Jean Lucarellinin yarı sitem yarı azarlayıcı söylevini , yaramazlık yaptıktan sonra pişman olmuş bir çocuk sessizliğiyle  dinlemişti.

" Haklısınız bay Lucarelli oraya öylece silahsız girmek mantıklı değildi ,tıpkı buraya tek başına gelip iz peşinde koşmak gibi. Neyse ki hayattayım ve sizinle tekrardan görüşebildik.Kahireye hoşgeldiniz bu arada."

İkisinin konuşmasını sessizce dinleyen Süheyla bir süre sonra elini cebine götürmüş ve ardından cebinden çıkardığı cep telefonunu usulca Jean'ın eline tutuşturmuştu.Bunu yaparken oda kapısının kapalı olduğundan emin olmak için gözlerini kapıdan ayırmamıştı.

"  Bu cep telefonunu seni çıkardığımız kuyuya inip oradan çıkardım. Toprağa gömmüşsün. Polisler seni arabaya götürürken kuyuya inip çıktığın deliği inceliyordum o ara bunu buldum. İçindeki hiçbir şeye bakmadım."
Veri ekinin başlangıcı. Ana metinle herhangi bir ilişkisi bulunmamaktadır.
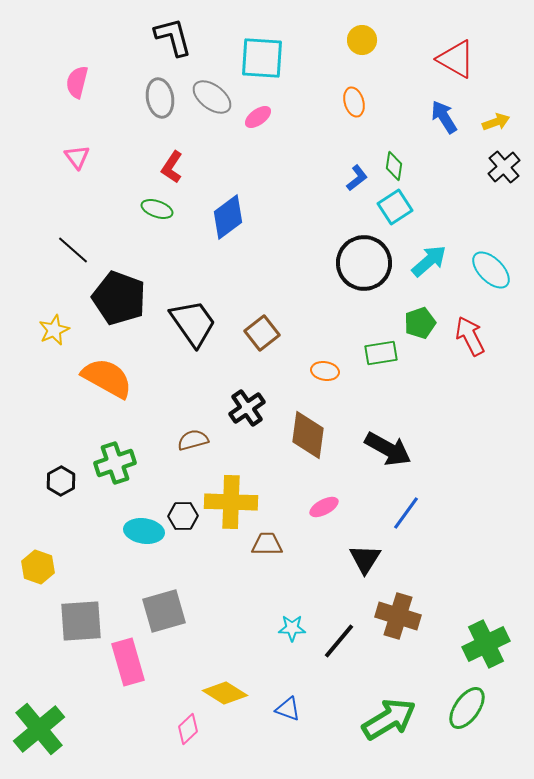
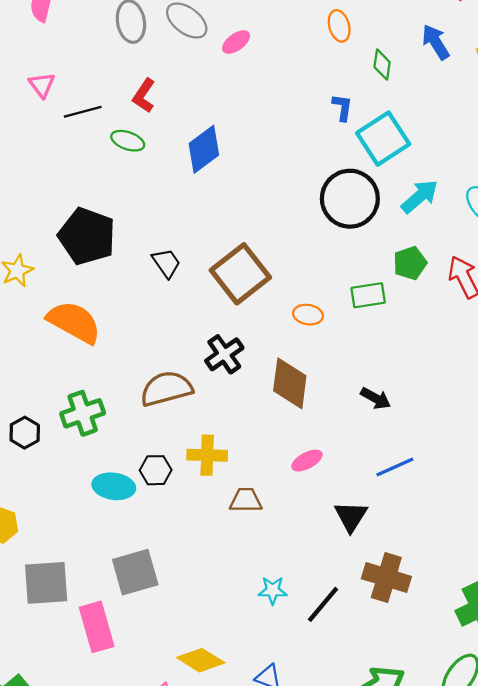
green diamond: (394, 166) -> (382, 65), moved
blue L-shape: (357, 178) -> (342, 107), turned -44
cyan square: (395, 207) -> (383, 139), size x1.4
black line: (73, 250) -> (83, 112), moved, turned -56
black trapezoid: (193, 323) -> (166, 263), size x0.6
brown square: (262, 333) -> (240, 274), size x1.6
brown semicircle: (193, 440) -> (166, 389), size x1.6
black arrow: (388, 449) -> (376, 398), size x0.6
yellow cross: (231, 502) -> (207, 455), size x0.7
blue line: (406, 513) -> (395, 467), turned 30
Jean öldürdüğü adamın telefonuna bir süre anlamsızca bakmış olanları hatırlamaya çalışmıştı.Kafası allak bullak hafızası ise yarım yamalaktı.Telefonun şarjı çoktan bittiğinden kapanmıştı.

" Öldürdüğüm adamın telefonu."

Bir adamı öldürmenin pişmanlığını  şimdi yeni yeni hissediyordu.Her ne kadar bunu canını kurtarmak için yapmış olsa da yıllar sonra birini öldürmüş olmak zorunda kalmak iç acıtıcıydı.

" Onu öldürmek zorunda kaldım. Aptallığım yüzünden kendi hayatımı kurtarmak için hiç tanımadığım bir ülkede tanımadığım bir adamı öldürdüm.Sanırım bu cehennemden hiç çıkamayacağım."